24 de mar. de 2016

JAMERSON LEMOS, O POETA-INVENTOR

É o seguinte: a primeira vez que ouvi esta expressão neomalditismo foi quando o poeta Jamerson Lemos chegou com este papo:
             – É, poeta, sabes como é!... O negócio é ser poeta neomaldito.
            E realmente havia saído uma antologia da poesia francesa assim denominada: os novos malditos. Pertenciam à herança cultural que nos legaram Villon, Baudelaire, Verlaine e o genial Rimbaud.
Isso era no Maranhão dos anos sessenta e nove e eu estava embalado pelo sonho de também me tornar poeta, pois, apesar da pouca idade, já havia tentado de tudo para encaminhar-me profissionalmente na vida, e sempre dera com os burros nágua.
O poeta pernambucano Jamerson Lemos viera de Recife com seu pai, o Sr. Lemos, corretor imobiliário e em São Luís se estabeleceram. Seu pai enviuvara, era isso, e lhe dava uma mesada com a qual o poeta resolvia as necessidades mais prementes.
Na Praça Deodoro a gente se reunia, uma patota de malucos, pra queimar um fumo e jogar conversa fora. O Cafeteira, quando prefeito, fizera na praça uma espécie de arena, com vários degraus, a qual chamávamos de Senado. Foi ali que vi o poeta Jamerson pela primeira vez.
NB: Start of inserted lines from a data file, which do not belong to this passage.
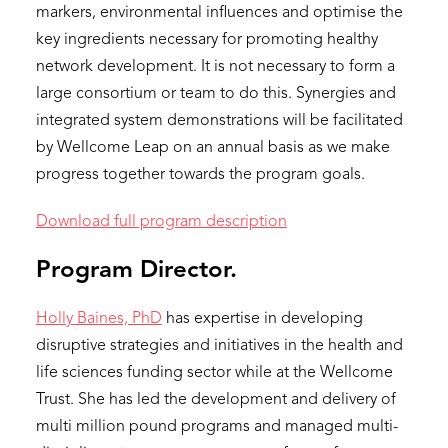
markers, environmental influences and optimise the
key ingredients necessary for promoting healthy
network development. It is not necessary to form a
large consortium or team to do this. Synergies and
integrated system demonstrations will be facilitated
by Wellcome Leap on an annual basis as we make
progress together towards the program goals.
Download full program description
Program Director.
Holly Baines, PhD
has expertise in developing
disruptive strategies and initiatives in the health and
life sciences funding sector while at the Wellcome
Trust. She has led the development and delivery of
multi million pound programs and managed multi-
Parou, deu uns pegas num baseado, fomos apresentados um ao outro e fiquei de lhe mostrar alguns poemas meus.
Lembro que no nosso próximo encontro, quando lhe mostrei alguns poemas ele disse: “ainda és um poeta verde”, mas me incentivou deveras. Ele já havia publicado seu primeiro livro de poesia, o Superfície do Vento, bem recebido pela crítica e leitores. Fora também membro da Academia Maranhense dos Novos, movimento de fôlego curto e vida efêmera, que contara com, entre outros, o poeta Fernando Braga, hoje radicado em Brasília.
Poesia enxuta, liberta, sem máculas estéticas, herdeira da tradição da grande poesia greco-latina, mas que trazia em si os signos contemporâneos, com uma dicção poética própria, inaugurando tudo que é novo, na forma e no conteúdo, com um estilo original e único.
E o poeta em si, um andarilho, um inconformado, avesso a qualquer tipo de trabalho e de ação que burocratiza, robotiza e nos torna secos e vazios, de fé e de alma, de consciência e renovação constante, mudanças, transmutações psíquicas e experimentação essencial na busca do ser que somos, embora nunca saibamos o quê, nunca estejamos onde devíamos estar. E por isso a busca. E por isso o andarilho incansável dentro de si mesmo, que era isso que o saudoso Jamerson Lemos era e foi. O caminhante fazedor de caminhos.
Um dia o poeta meteu na cabeça que devia levar uma mala cheia de maconha de São Luís pra Recife. Com o dinheiro publicaria seu novo livro. Era uma boa grana. Coitado, quando desceu no aeroporto na capital pernambucana a polícia já o esperava. Ele nunca me disse como, mas alguém havia dedurado. O poeta amargou seis meses na prisão de Itamaracá.
Voltou pra São Luís apenas para uma breve passagem e mudou-se para Tersina onde viveu até 2008, quando faleceu, prematuramente, aos 63 anos de idade. Falo prematuramente porque certos amigos nós gostaríamos que fossem iguais a Matusalém.
Jamerson Lemos é um poeta único no panorama da poesia brasileira. Sem mídia, isolado numa região atrasada e esquecida como sempre foi o nordeste brasileiro durante muitos anos, sua poesia se iguala à melhor poesia publicada no Brasil a partir dos anos 70.
O Jamerson que conheço é esse: um maldito como eu, segundo a tradição poética francesa do que esta palavra significa. É o gauche de Drummond. O deslocado, o que não se adapta a uma sociedade medíocre, desalmada, empobrecida pela burrice e a hipocrisia. E assim nos acostumamos a navegar no barco ébrio, navio negreiro dos apátridas como nós para quem o porto seguro está longe, não existe, ou é só miragem.
A seguir o poeta Jamerson Lemos visto do ponto de vista formal, na biografia homenagem que lhe dedica o escritor piauiense Francisco Miguel de Moura. E cinco momentos da mais alta e inventiva poesia que, felizmente, frutificou entre nós (RF).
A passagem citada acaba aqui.